SORRY, DO YOU HAVE THE TIME?
a little bit of this and a little bit of that - the first post of my last year of my undergrad
Hi everyone. Is this thing on?
I can’t believe it’s been 5 months and some change since I last posted here. You been alright? Eating good? I’ve been good. I mean, if you’ve spoken to me in the last couple of weeks, you’d know I’m not doing the greatest but - well, technically, I’ve been doing a lot of cool stuff. Working, school, grad school applications, TAing, travelling back home1, eating, training, resting. I have a conference presentation under my belt2, sits nicely on my curriculum vitae. Sorry, when’s the last time we spoke again? It’s funny how much a life can change in such a short amount of time. Months, weeks, tend to blur into days, hours. Since I last posted, I’ve been through a whole semester of school. Though, I’m not quite finished - technically, I ought to be doing schoolwork, ought to be marking, ought to be getting back to e-mails and messages, but instead I’m sitting here, catching you up.
Good friends of mine know of my peculiar research foray into pedagogy and free-writing over the past semester. I used to take forever to write something I thought was worth sharing, worth reading. I still do, really. I pore over my writing, until the alphabet starts to look like hieroglyphics, and if you’re unlucky enough to be close to me, I get you to read it over until you tell me I’m doing a good enough job. What’s great about running my own Substack account is that I don’t have to do any of that. I can afford to type a bit too much, be a bit too messy, spill my words out on the page all indulgent without feeling too bad about it. I am paying for the domain name, after all. This is my favourite way of putting school off. Oh, man. Can you believe that? I’m still doing my undergrad. I’m still amidst this semester. Still in these times I’ve been meaning to tell you about. Can you tell, by now, what I’ve been thinking about?

Until I was about six years old, I grew up in a tiny cul-de-sac in downtown Hamilton, about a stone’s throw away from the elementary school I went to. I say stone’s throw in the most literal sense; I revisited my childhood home earlier this month, and gauged the distance between myself and my former stomping ground. Maybe it’s because of how much I have grown, how long my arms have become, but I swear I felt like I could toss a pebble from the foot of my prior driveway and have it clank onto the metal of the school’s fence. That night, it took me about two minutes to walk from the school to my old home. It must have taken me about seven, then, when I was five. When Lolo was still around, he would walk me, every morning, to kindergarten, and every day after school I would see his face just barely sitting above the fence. I had a lot more pip in my step at that point.

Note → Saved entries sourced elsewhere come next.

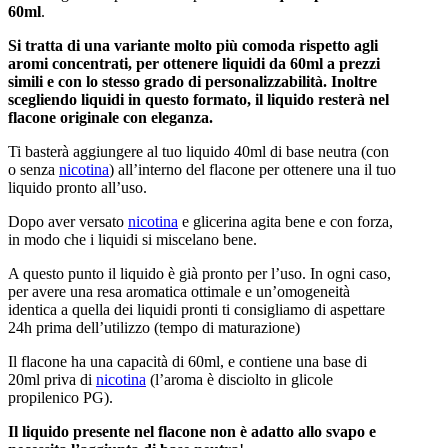
60ml
.
Si tratta di una variante molto più comoda rispetto agli
aromi concentrati, per ottenere liquidi da 60ml a prezzi
simili e con lo stesso grado di personalizzabilità. Inoltre
scegliendo liquidi in questo formato, il liquido resterà nel
flacone originale con eleganza.
Ti basterà aggiungere al tuo liquido 40ml di base neutra (con
o senza
nicotina
) all’interno del flacone per ottenere una il tuo
liquido pronto all’uso.
Dopo aver versato
nicotina
e glicerina agita bene e con forza,
in modo che i liquidi si miscelano bene.
A questo punto il liquido è già pronto per l’uso. In ogni caso,
per avere una resa aromatica ottimale e un’omogeneità
identica a quella dei liquidi pronti ti consigliamo di aspettare
24h prima dell’utilizzo (tempo di maturazione)
Il flacone ha una capacità di 60ml, e contiene una base di
20ml priva di
nicotina
(l’aroma è disciolto in glicole
propilenico PG).
Il liquido presente nel flacone non è adatto allo svapo e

Minutes felt like hours, hours felt like days. Every morning, he would walk, and I’d sprint away, in front of him, albeit still a few meters away at all times, as if there was an invisible leash tethering the two of us. Every morning, it would feel like maybe this time, if I sprinted a little bit faster, Lolo would walk a little bit brisker, match my rhythm a little bit more. Every morning, I would sprint up, notice the quieting of his footsteps, and look back, and without fail I’d watch his slow, wrinkled frame setting the pace of our trip. Seven minutes. Hours to me then, only a fleeting moment to me now. Every morning, I would sprint forward, grandfather-bound, with a stern gaze Lolo would say to me, ‘Yes, yes. Just a little more. Just a little more.’ Words had become routine at this point, though til his last breath I don’t think he ever grew tired of my antics.

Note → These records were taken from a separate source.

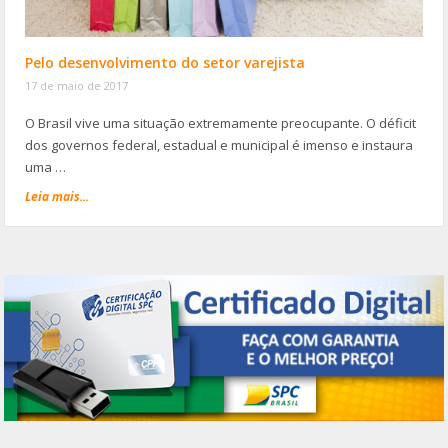
Pelo desenvolvimento do setor varejista
17 de maio de 2017
O Brasil vive uma situação extremamente preocupante. O déficit
dos governos federal, estadual e municipal é imenso e instaura
uma …
Leia mais...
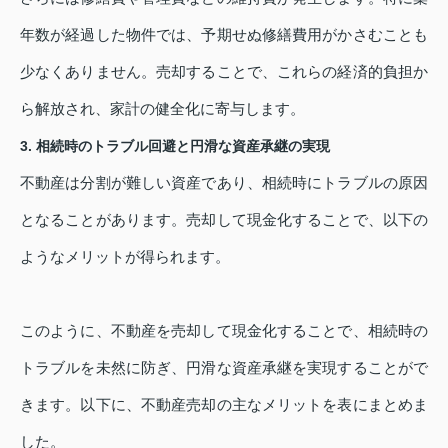
年数が経過した物件では、予期せぬ修繕費用がかさむことも
少なくありません。売却することで、これらの経済的負担か
ら解放され、家計の健全化に寄与します。
3. 相続時のトラブル回避と円滑な資産承継の実現
不動産は分割が難しい資産であり、相続時にトラブルの原因
となることがあります。売却して現金化することで、以下の
ようなメリットが得られます。
このように、不動産を売却して現金化することで、相続時の
トラブルを未然に防ぎ、円滑な資産承継を実現することがで
きます。以下に、不動産売却の主なメリットを表にまとめま
した。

If you’ve known me since my very first year of undergrad, you’ll know of my brief stint as a spoken word performer. Did you know that there’s a whole laundry list of rules, when it comes to slam poetry? The biggest one you will fall victim for at least once in your slam career is that of going a bit too long. Performing a poem that lasts over three minutes will give you a point deduction3. Nobody, not even your fellow competitors, likes seeing people lose arbitrary points over arbitrary rules within arbitrary tournaments. Whenever time penalties do arise, there’s a saying that everybody in the venue will recite in tandem after the deductions are announced: ‘Damn you, linear time. You’re ruining it for everybody, but it was well worth it!’
This morning, I re-read a short story I wrote for a creative writing class last year. From Those Who Loved You, Before I Could. Crazy cool title. Way too cool, for a piece that is completely unpublished. I haven’t touched it since I submitted it, but I went a little misty eyed when I re-read the first few lines:
When I was smaller than you are now, your Grandmother would keep track of time in terms of your Lolo. Last night was never last night; it would be when Lolo had left for work. Two days from now would never be a Monday, but instead it would be when she gets to see Lolo next. In our household, there were no clocks I could understand.

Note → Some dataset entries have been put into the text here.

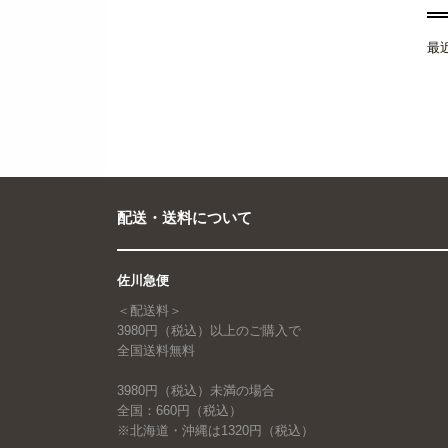
最
配送・送料について
佐川急便
＜配送料＞
3980円（税込）以上のご購入で
全国送料無料
3980円（税込）未満の場合
全国：660円（税込）
※北海道・沖縄は1320円（税込）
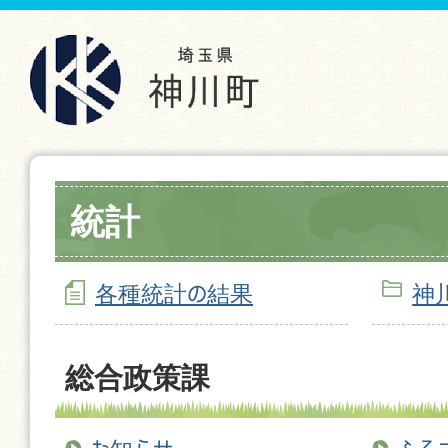
統計
各種統計の結果
神
総合政策課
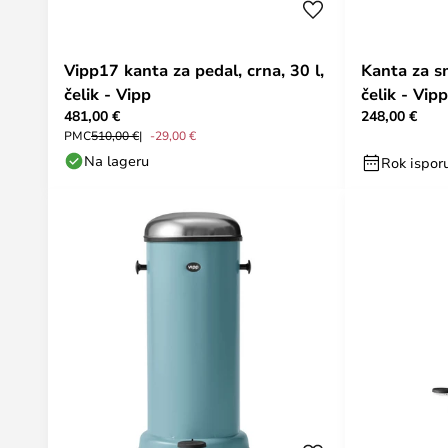
Vipp17 kanta za pedal, crna, 30 l,
Kanta za sm
čelik - Vipp
čelik - Vipp
481,00 €
248,00 €
PMC
510,00 €
-29,00 €
Na lageru
Rok isporu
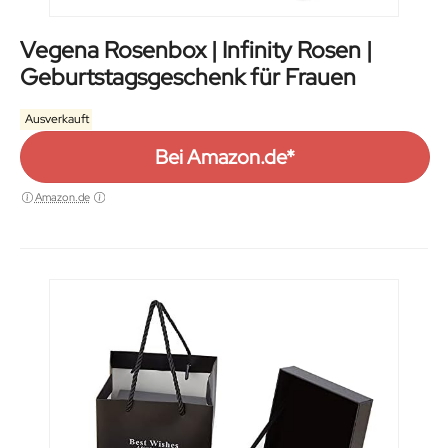
Vegena Rosenbox | Infinity Rosen |
Geburtstagsgeschenk für Frauen
Ausverkauft
Bei Amazon.de*
Amazon.de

Two weeks ago, there was a guest speaker in place of my professor for an English course I’m in. I was half-asleep, to be honest, so I wasn’t paying any mind, but there was a tiny snippet of her monologue that I remember - that stories have a tendency to disrupt linear time. In times of immense emotions - grief, joy, laughter - my means of processing is to spread the labour, so to speak. There is no better way to cope than to spend as much time as needed with those you love. I’ve been blessed by all the systems in my life, by the people who I can go to, who want to be there for me unconditionally. My primary means of communicating with them is often through recounting events that make me feel certain ways, through the intermixing of pre-meditated details and real-time ideas. In a sense, it feels like I re-experience these moments, that I re-surface what has already been etched into my body once more, laying it bare to the best of my ability for those to see while sprinkling in new thoughts, new reflections.
This isn’t a very unique experience. I think I’m just describing the mechanics behind how people tell stories. What I can’t ever possibly account for, though, are the ways in which these stories reverberate outwards. I say these experiences aloud, in hopes of getting feedback, consolation, honesty, whatever it is that I need from my loved ones. What I never anticipate are the echoes that follow, the ways in which bringing up yesterdays, or before the pandemics, or a couple weeks ago, disrupt my tomorrows, my next years, my few months from now, my next few hours.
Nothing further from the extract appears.